Route filtering (--route): Pre-filters entries by URL path substring before applying date/top-N logic. Excludes the bare section index (e.g. /blog itself). Essential for sitemaps without <lastmod> dates where you only want a specific section (e.g. --route blog to get only blog posts, not static pages like /about or /settings). When used alone (without --top or --from), returns all matching entries — no need to guess the count.
| Feature | Description |
|---|---|
| Route filtering | --route pre-filters URLs by path before date logic; standalone returns all matches |
| RSS 2.0 feeds | Auto-detected; parses <item> with <pubDate>, title, author |
| Atom feeds | Auto-detected; parses <entry> with <updated>, title, author |
| Smart date expansion | Month-by-month backward scan — only fetches what's needed |
| Sitemap index support | Recursive handling up to 10 levels deep |
| Google News sitemaps | Extracts <news:publication_date>, title, publication name |
Gzip .xml.gz |
Transparent decompression of compressed sitemaps |
| Auto-discovery | --discover finds sitemaps via robots.txt + common paths |
| Error tolerance | Recovers from truncated/malformed XML gracefully |
| Multiple outputs | Rich table, JSON, URLs-only, file save |
| Fetch statistics | Tracks bytes downloaded, time, error count |
# Top 10 most recent posts
uv run sitemap/sitemap_feed_extractor.py https://example.com/sitemap.xml --top 10
# Filter by route — only blog posts from the sitemap
uv run sitemap/sitemap_feed_extractor.py https://windsurf.com/sitemap.xml --top 10 --route blog
# Get ALL URLs matching a route (no --top needed — returns every match)
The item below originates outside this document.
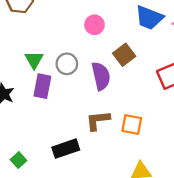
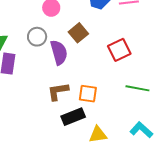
gray circle: (67, 64) -> (37, 37), moved
black rectangle: (66, 149) -> (73, 117), moved

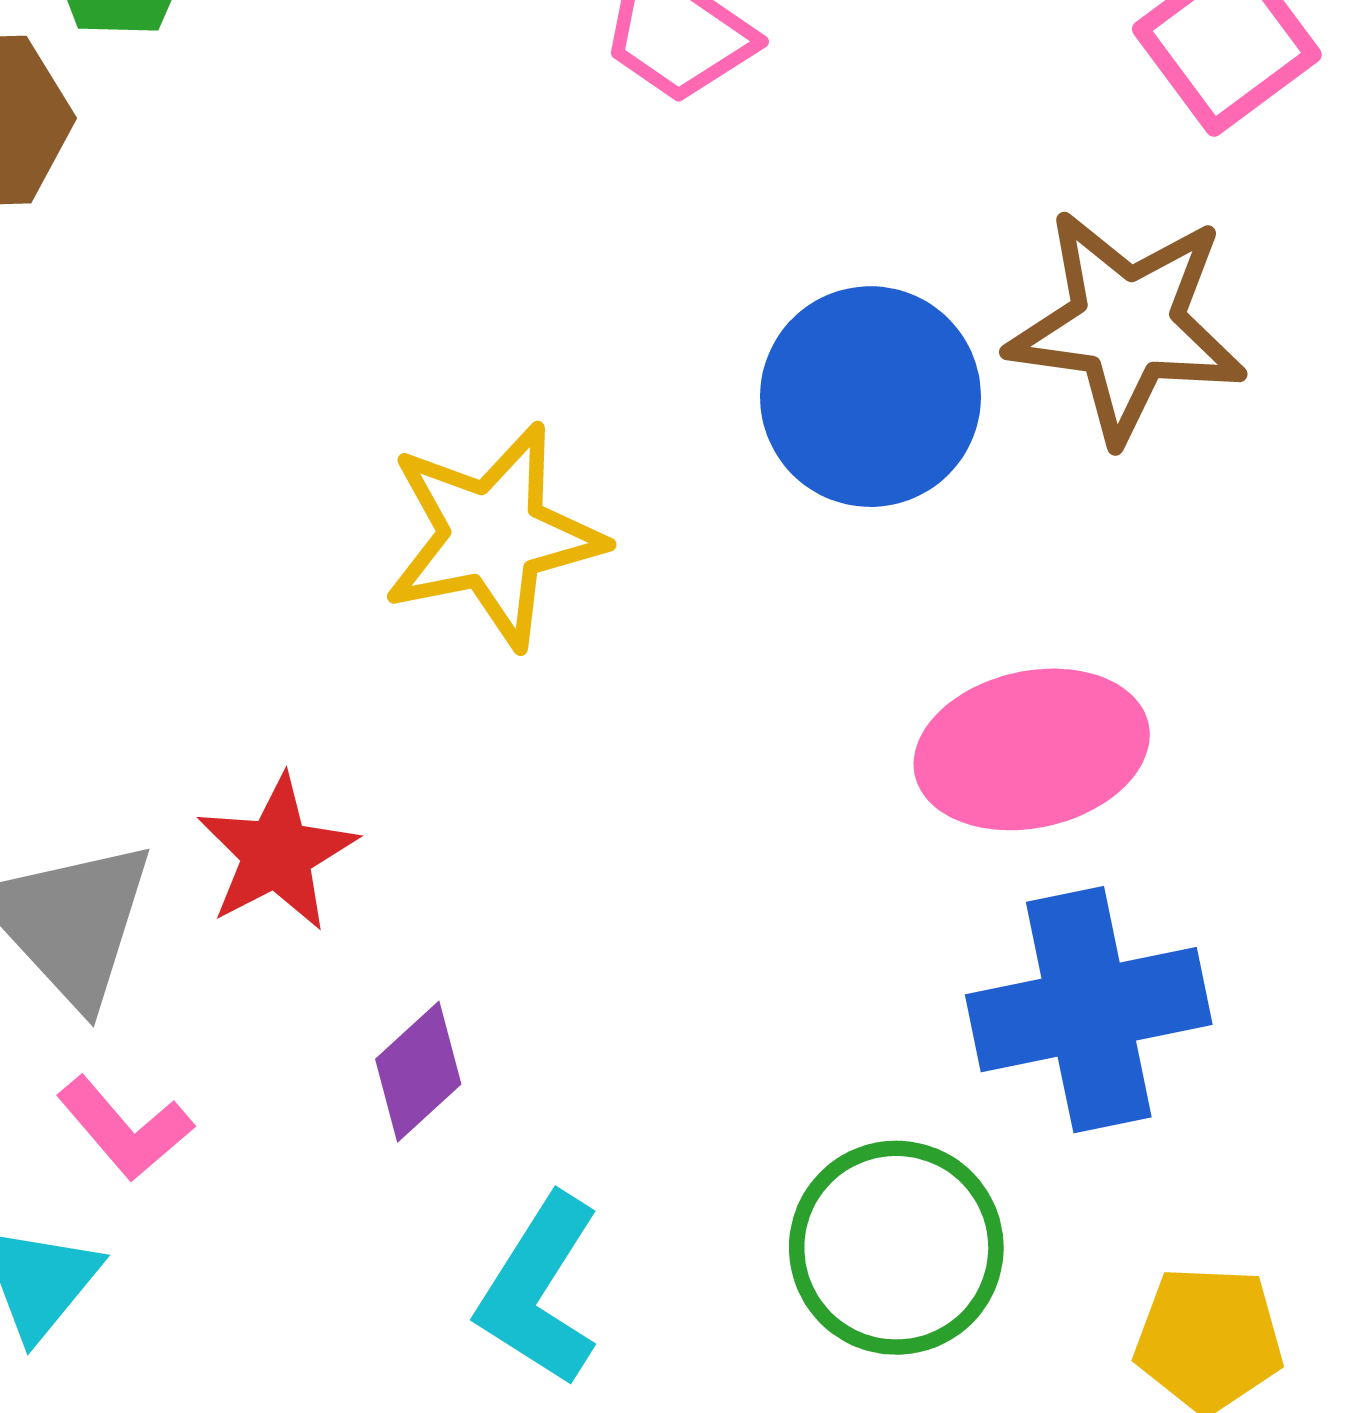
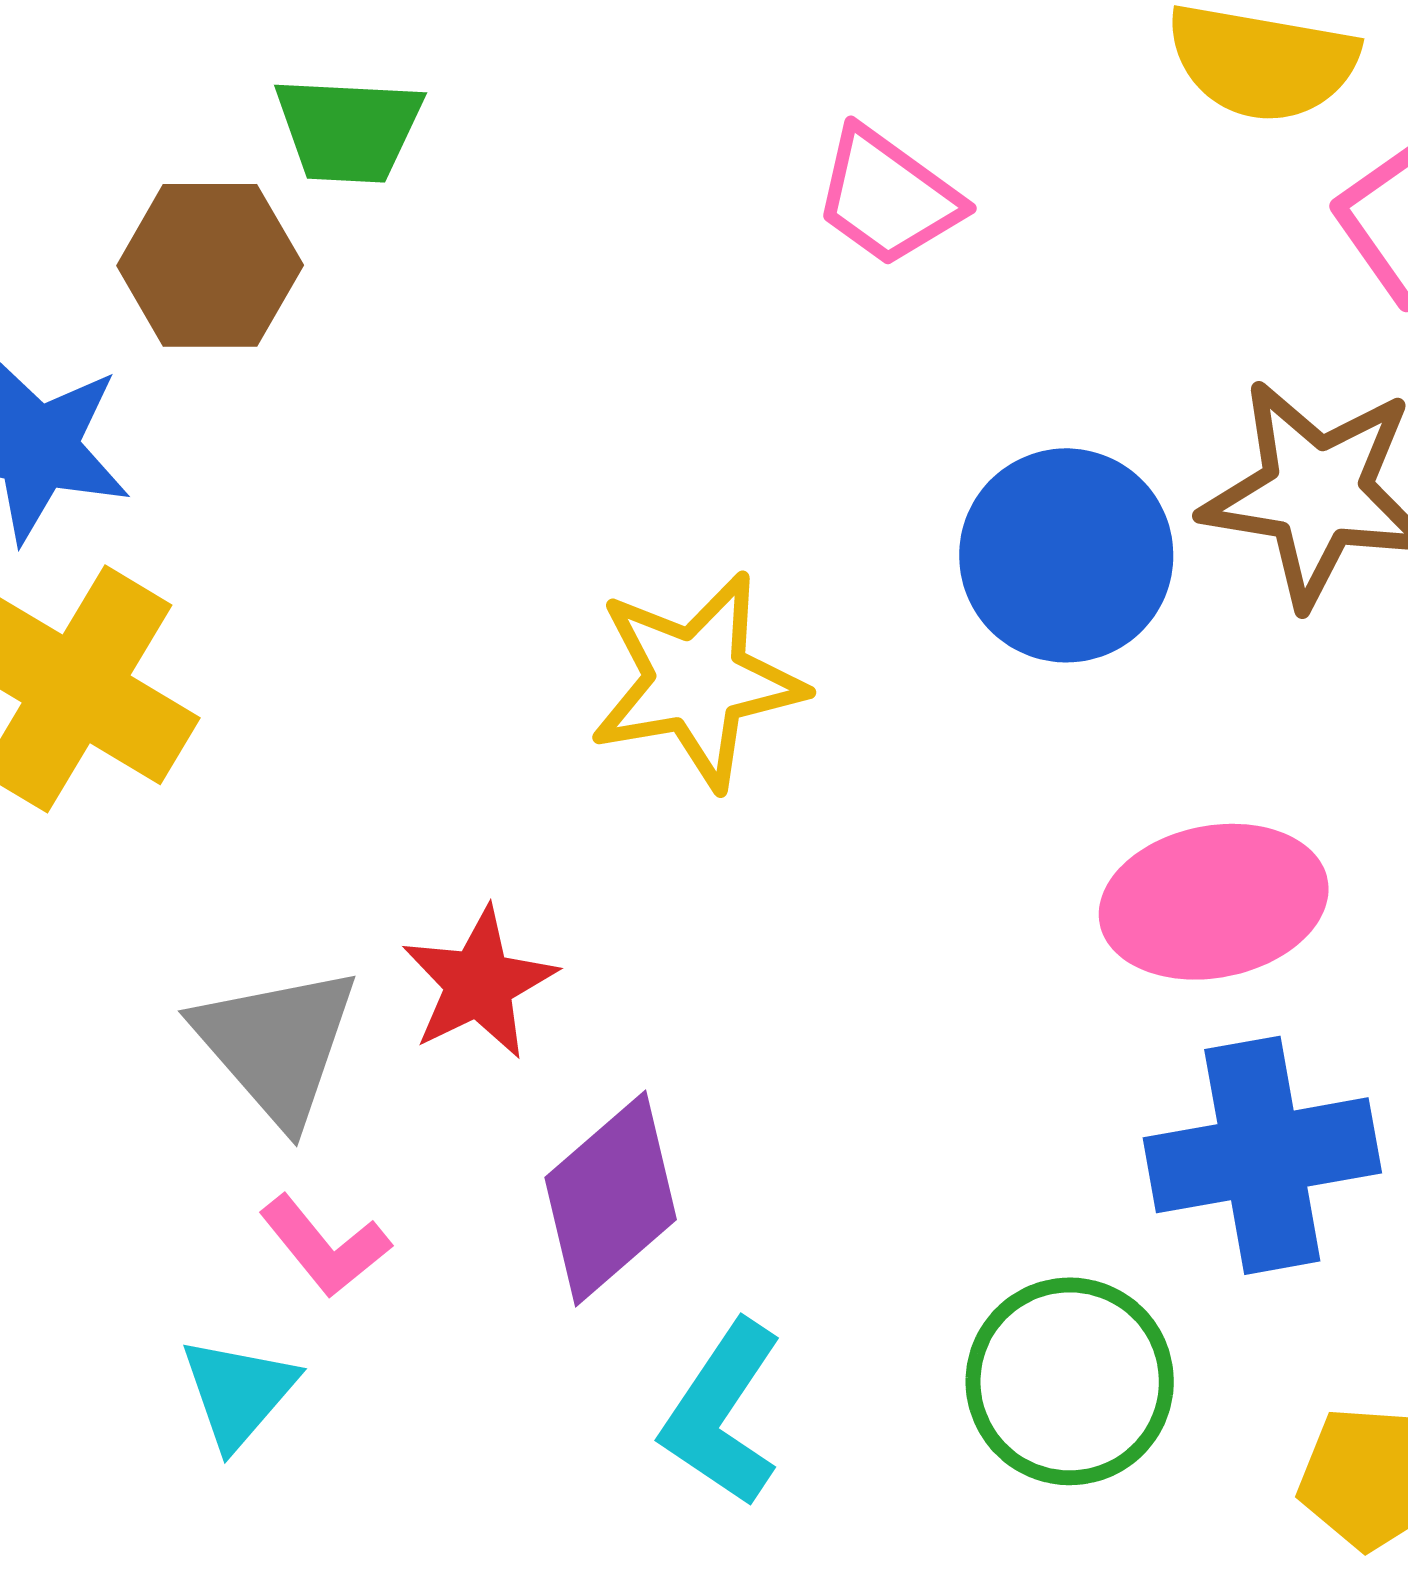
purple diamond: (418, 1072) -> (611, 1198), size x1.6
uv run sitemap/sitemap_feed_extractor.py https://platform.claude.com/sitemap.xml --route agent-sdk
# Combine route + date range
uv run sitemap/sitemap_feed_extractor.py https://example.com/sitemap.xml --from 2026-01-01 --to 2026-03-07 --route docs
# Auto-discover sitemaps from a homepage
uv run sitemap/sitemap_feed_extractor.py https://example.com --top 10 --discover
# Date range
uv run sitemap/sitemap_feed_extractor.py https://example.com/sitemap.xml --from 2026-01-01 --to 2026-03-07
# Top 20 from a specific reference date
uv run sitemap/sitemap_feed_extractor.py https://example.com/sitemap.xml --top 20 --start-date 2026-02-15
# JSON output (for piping to other tools)
uv run sitemap/sitemap_feed_extractor.py https://example.com/sitemap.xml --top 10 --json
# URLs only, one per line (great for piping to trafilatura_scraper.py)
uv run sitemap/sitemap_feed_extractor.py https://example.com/sitemap.xml --top 10 --urls-only
# Save URLs to a file
uv run sitemap/sitemap_feed_extractor.py https://example.com/sitemap.xml --top 10 --output urls.txt
# RSS and Atom feeds work too — auto-detected
uv run sitemap/sitemap_feed_extractor.py https://aws.amazon.com/blogs/aws/feed/ --top 10
uv run sitemap/sitemap_feed_extractor.py https://github.com/astral-sh/uv/releases.atom --top 5| Option | Description |
|---|---|
--top N, -n N |
Get the N most recent URLs |
--route PATH, -r PATH |
Filter URLs by path substring; can be used alone to get all matches, or combined with --top/--from |
--from YYYY-MM-DD |
Start of date range (inclusive) |
--to YYYY-MM-DD |
End of date range (inclusive, defaults to today) |
--discover |
Treat URL as homepage — find sitemaps via robots.txt + common paths |
--start-date YYYY-MM-DD |
Reference date for --top mode (defaults to today) |
--json |
Output as JSON |
--urls-only |
Output URLs only, one per line |
--output FILE, -o FILE |
Save URLs to a file |
We evaluated GateNLP/ultimate-sitemap-parser (USP). It's a comprehensive parser library (XML, RSS, Atom, plain text sitemaps) battle-tested with ~1M URLs, but:
- No date filtering — returns all pages, you still need to iterate everything yourself
- No CLI — library only, requires writing wrapper code
- GPLv3+ license — viral/restrictive
- Old Python — targets 3.5+, no modern type hints
- Not LLM-aware — no concept of "give me the top N recent URLs efficiently"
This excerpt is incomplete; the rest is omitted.